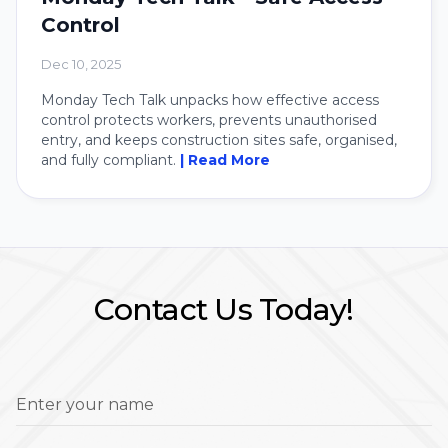
Control
Dec 10, 2025
Monday Tech Talk unpacks how effective access
control protects workers, prevents unauthorised
entry, and keeps construction sites safe, organised,
and fully compliant.
| Read More
Contact Us Today!
Enter your name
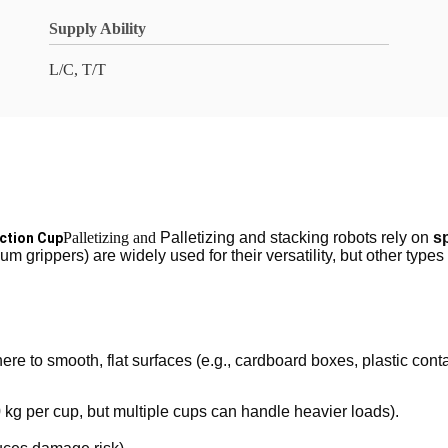
Supply Ability
L/C, T/T
Palletizing and
Palletizing and stacking robots rely on
s
uction Cup
m grippers) are widely used for their versatility, but other types
ere to smooth, flat surfaces (e.g., cardboard boxes, plastic conta
 kg per cup, but multiple cups can handle heavier loads).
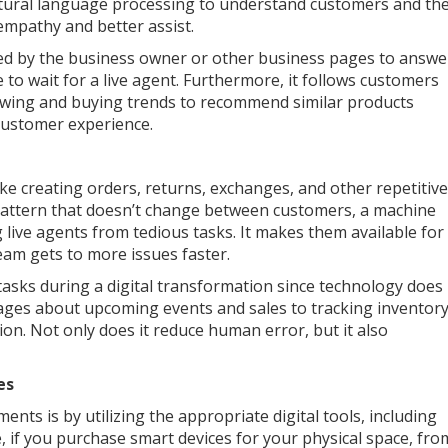
natural language processing to understand customers and th
empathy and better assist.
ed by the business owner or other business pages to answe
to wait for a live agent. Furthermore, it follows customers
iewing and buying trends to recommend similar products
customer experience.
ike creating orders, returns, exchanges, and other repetitive
t pattern that doesn’t change between customers, a machine
g live agents from tedious tasks. It makes them available for
am gets to more issues faster.
asks during a digital transformation since technology does
ages about upcoming events and sales to tracking inventor
on. Not only does it reduce human error, but it also
es
ts is by utilizing the appropriate digital tools, including
ce, if you purchase smart devices for your physical space, fro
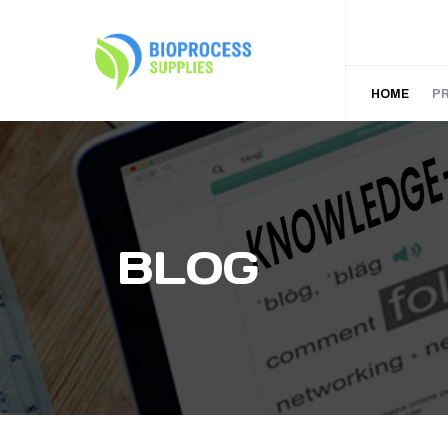
HOME
P
BLOG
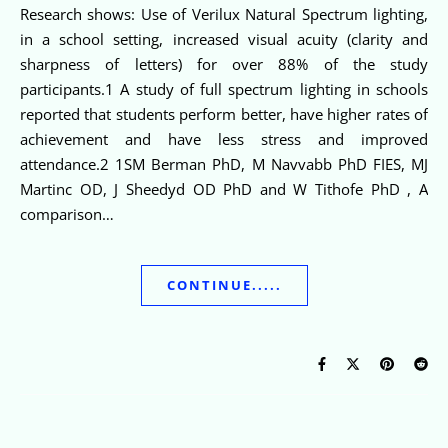
Research shows: Use of Verilux Natural Spectrum lighting,
in a school setting, increased visual acuity (clarity and
sharpness of letters) for over 88% of the study
participants.1 A study of full spectrum lighting in schools
reported that students perform better, have higher rates of
achievement and have less stress and improved
attendance.2 1SM Berman PhD, M Navvabb PhD FIES, MJ
Martinc OD, J Sheedyd OD PhD and W Tithofe PhD , A
comparison…
CONTINUE.....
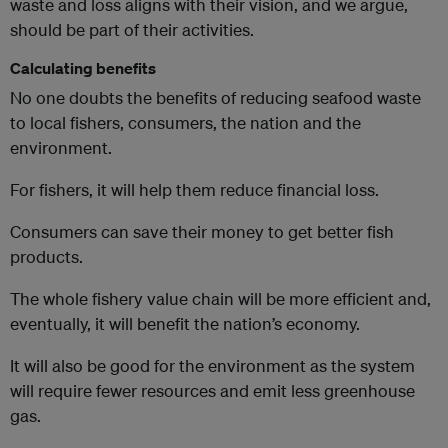
waste and loss aligns with their vision, and we argue,
should be part of their activities.
Calculating benefits
No one doubts the benefits of reducing seafood waste
to local fishers, consumers, the nation and the
environment.
For fishers, it will help them reduce financial loss.
Consumers can save their money to get better fish
products.
The whole fishery value chain will be more efficient and,
eventually, it will benefit the nation’s economy.
It will also be good for the environment as the system
will require fewer resources and emit less greenhouse
gas.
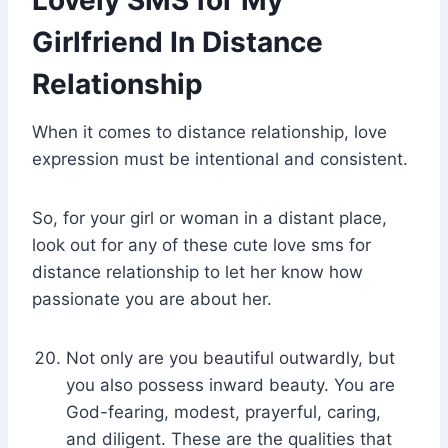
Lovely SMS for My
Girlfriend In Distance
Relationship
When it comes to distance relationship, love
expression must be intentional and consistent.
So, for your girl or woman in a distant place,
look out for any of these cute love sms for
distance relationship to let her know how
passionate you are about her.
Not only are you beautiful outwardly, but
you also possess inward beauty. You are
God-fearing, modest, prayerful, caring,
and diligent. These are the qualities that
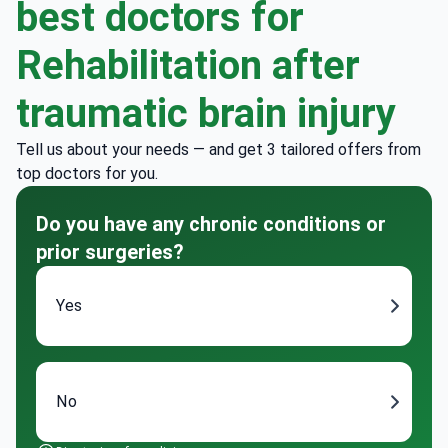
best doctors for
Rehabilitation after
traumatic brain injury
Tell us about your needs — and get 3 tailored offers from
top doctors for you.
Do you have any chronic conditions or
prior surgeries?
Yes
No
---
*Task instructions:*
Each line from the one holding "waste and loss" through the end of the listing is to be output exactly, both ends included, with no other lines and the pictures left out.

*Task output:*
waste and loss aligns with their vision, and we argue,
should be part of their activities.
Calculating benefits
No one doubts the benefits of reducing seafood waste
to local fishers, consumers, the nation and the
environment.
For fishers, it will help them reduce financial loss.
Consumers can save their money to get better fish
products.
The whole fishery value chain will be more efficient and,
eventually, it will benefit the nation’s economy.
It will also be good for the environment as the system
will require fewer resources and emit less greenhouse
gas.
Lovely SMS for My
Girlfriend In Distance
Relationship
When it comes to distance relationship, love
expression must be intentional and consistent.
So, for your girl or woman in a distant place,
look out for any of these cute love sms for
distance relationship to let her know how
passionate you are about her.
Not only are you beautiful outwardly, but
you also possess inward beauty. You are
God-fearing, modest, prayerful, caring,
and diligent. These are the qualities that
best doctors for
Rehabilitation after
traumatic brain injury
Tell us about your needs — and get 3 tailored offers from
top doctors for you.
Do you have any chronic conditions or
prior surgeries?
Yes
No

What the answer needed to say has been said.